Berlin

View of “Thomas Bayrle,” 2015. From left: São Paulo/church, 2015; Donezk, 2015; Brescia, 2014; Mexico City, 2014; Gerano Pavesi/church, 2015.

View of “Thomas Bayrle,” 2015. From left: São Paulo/church, 2015; Donezk, 2015; Brescia, 2014; Mexico City, 2014; Gerano Pavesi/church, 2015.

Thomas Bayrle

View of “Thomas Bayrle,” 2015. From left: São Paulo/church, 2015; Donezk, 2015; Brescia, 2014; Mexico City, 2014; Gerano Pavesi/church, 2015.

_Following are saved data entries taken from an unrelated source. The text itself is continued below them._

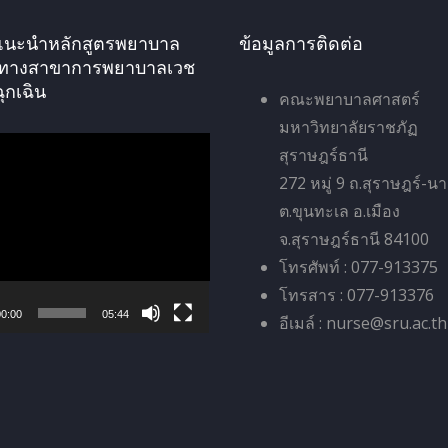
ัศแนะนำหลักสูตรพยาบาล
ข้อมูลการติดต่อ
ทางสาขาการพยาบาลเวช
ฉุกเฉิน
คณะพยาบาลศาสตร์
มหาวิทยาลัยราชภัฏ
สุราษฎร์ธานี
272 หมู่ 9 ถ.สุราษฎร์-น
ต.ขุนทะเล อ.เมือง
จ.สุราษฎร์ธานี 84100
โทรศัพท์ : 077-913375
โทรสาร : 077-913376
0:00
05:44
อีเมล์ : nurse@sru.ac.th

A simple tire perched on the wall of Thomas Bayrle’s recent show “Gerano/Pavesi” (Geraniums/Pavesi) recalled the elementary forms of Kazimir Malevich’s most austere Suprematist canvases: black circle, white field, end of story. But just as Malevich’s pared-down images are, in fact, richly differentiated material constructions in which, the artist claimed, one can see “the face of God,” so Bayrle’s tire—or more precisely, his Santa Maria, Madre di Dio, prega per noi peccatori, adesso e nell’ora della nostra morte, 2009—is much more than a dumb, tacked-up rubber disk. It isn’t rubber, for one thing, but impeccably carved wood, with the opening words of the rosary replacing FIRESTONE on its side as well as giving the work its title; subtly articulated crosses serve as tread. Mounted on an integrated flange mechanism, the tire is, however, still made to spin, and does so with a light tap, the visual and aural blur of its action echoing both Tibetan prayer wheels and the incantatory drone of assembled supplicants, effectively dissolving any distinction between the work’s religious and automotive symbolism.

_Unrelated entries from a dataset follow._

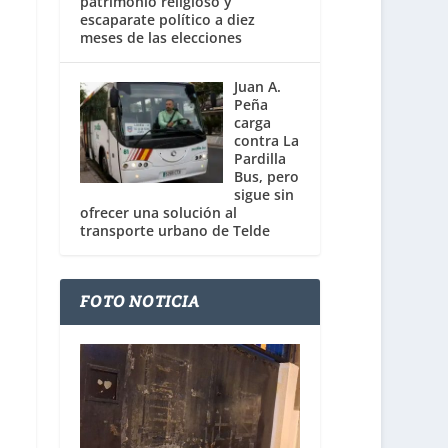
patrimonio religioso y
escaparate político a diez
meses de las elecciones
Juan A.
Peña
carga
contra La
Pardilla
Bus, pero
sigue sin
ofrecer una solución al
transporte urbano de Telde
FOTO NOTICIA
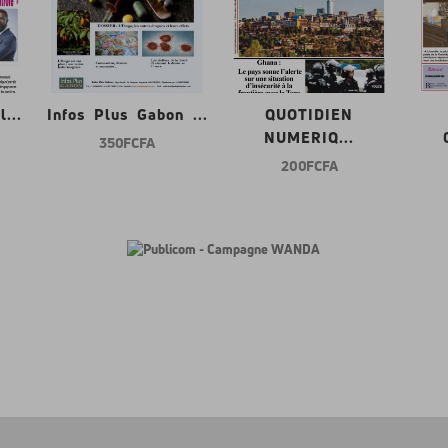
...
Infos Plus Gabon ...
QUOTIDIEN
NUMERIQ...
350 FCFA
200 FCFA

The circular form of Santa Maria, Madre di Dio appeared to be a watchful godlike eye overlooking the rest of Bayrle’s show (whose title cites Mario Pavesi, the founder of the Autogrill chain of roadside restaurants). And this seemed appropriate, for the exhibition was a kind of showcase for symbolic transmutations and interweavings, with Christ and the road primary throughout. In the works on display—including a handful of 1987 stamp paintings as well as more recent sculptures and relief drawings—geraniums became highways, highways became the flesh of Jesus, and crystalline forms became nuns, television sets, and VW logos in turn. Altogether, Bayrle’s objects and images displayed something akin to the childhood capacity for mimetic inhabitation as described by Walter Benjamin, in which such cross-pollination lets one “wander through the world of things like the stations of a journey of whose extent we can form no conception.”

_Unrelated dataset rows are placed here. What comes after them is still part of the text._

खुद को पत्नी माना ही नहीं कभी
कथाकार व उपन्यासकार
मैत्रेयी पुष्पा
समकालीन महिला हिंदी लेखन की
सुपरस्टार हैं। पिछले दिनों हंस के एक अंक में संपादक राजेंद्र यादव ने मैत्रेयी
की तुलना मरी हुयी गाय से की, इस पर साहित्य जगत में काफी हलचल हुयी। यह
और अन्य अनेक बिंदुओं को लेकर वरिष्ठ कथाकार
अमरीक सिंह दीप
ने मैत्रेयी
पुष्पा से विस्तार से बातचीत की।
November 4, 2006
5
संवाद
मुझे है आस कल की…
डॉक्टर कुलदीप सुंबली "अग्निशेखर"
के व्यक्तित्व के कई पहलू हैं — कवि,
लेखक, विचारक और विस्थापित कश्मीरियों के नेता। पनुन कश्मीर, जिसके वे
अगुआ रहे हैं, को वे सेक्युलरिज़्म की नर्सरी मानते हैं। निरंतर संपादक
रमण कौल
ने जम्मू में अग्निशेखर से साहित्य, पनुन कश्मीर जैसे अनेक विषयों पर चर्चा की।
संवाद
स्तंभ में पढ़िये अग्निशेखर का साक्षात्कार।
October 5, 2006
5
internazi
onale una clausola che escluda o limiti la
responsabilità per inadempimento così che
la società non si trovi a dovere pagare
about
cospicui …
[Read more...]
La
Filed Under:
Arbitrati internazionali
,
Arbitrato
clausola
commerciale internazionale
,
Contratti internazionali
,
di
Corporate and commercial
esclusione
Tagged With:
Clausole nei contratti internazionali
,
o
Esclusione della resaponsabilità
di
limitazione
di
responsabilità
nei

Rec-room tinkering was immediately suggested by the worktable display that opened the show: five recent sculptures made from modular cardboard elements and metal shelving materials. Each one consists of a contorted figure of the crucified Christ seemingly nailed to, and occasionally constructed from, neatly divided highway lanes—complete, in a few cases, with toy cars chugging along. The culminating work of the bunch was Gerano Pavesi/church, 2015, in which highway, church, and cross-bound Christ form a single integrated superstructure. These constructions faced off against Bayrle’s tire and VW-Kristall, 1987, on the opposite wall, an encounter flanked on both sides by images from his “Gerana” series, 2015. In these intimately rendered images, raised roadway segments cobbled together from cardboard (think homemade Hot Wheels) merge with delicate gouache flora to form highway pinwheels at once fluid and rhizomatic: the autobahn as tree of life.

Cars have been central to Bayrle’s repertoire since his earliest “super-forms”—in which a single emblem is built from thousands of pictographic cells, often of its own image—as the recent High Line billboard installation of American Dream, 1970, put on vivid display. His more recent automotive works, in moving from the simulacral force of seemingly infinite reproduction to the simple intensities of handmade organic form and Christian symbolism, betray a renewed concern with the car’s generative importance to contemporary life. The automobile, Bayrle once remarked to an interviewer, was a consequence of Christianity, “closely connected to . . . inner disengagement and what happened 800 years ago.” In his most recent work, he appears to be exploring Christianity, along with much else, as today a product of the car—its forms, processes, and structures of comfort and belief.